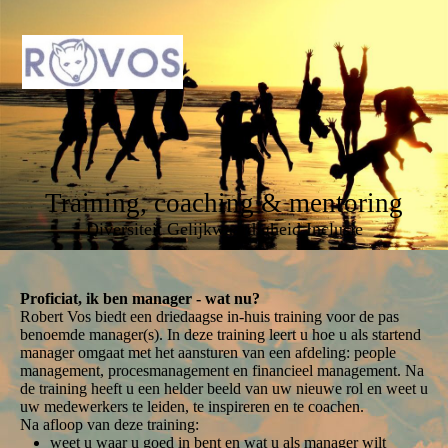
Training, coaching & mentoring
Diversiteit Gelijkwaardigheid Inclusie
Proficiat, ik ben manager - wat nu?
Robert Vos biedt een driedaagse in-huis training voor de pas
benoemde manager(s). In deze training leert u hoe u als startend
manager omgaat met het aansturen van een afdeling: people
management, procesmanagement en financieel management. Na
de training heeft u een helder beeld van uw nieuwe rol en weet u
uw medewerkers te leiden, te inspireren en te coachen.
Na afloop van deze training:
weet u waar u goed in bent en wat u als manager wilt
════════
- [EXERCISE DETAILS]: Set down the whole listing word for word, omitting the pictures.

- [ANSWER TO THIS EXERCISE]:
Training, coaching & mentoring
Diversiteit Gelijkwaardigheid Inclusie
Proficiat, ik ben manager - wat nu?
Robert Vos biedt een driedaagse in-huis training voor de pas
benoemde manager(s). In deze training leert u hoe u als startend
manager omgaat met het aansturen van een afdeling: people
management, procesmanagement en financieel management. Na
de training heeft u een helder beeld van uw nieuwe rol en weet u
uw medewerkers te leiden, te inspireren en te coachen.
Na afloop van deze training:
weet u waar u goed in bent en wat u als manager wilt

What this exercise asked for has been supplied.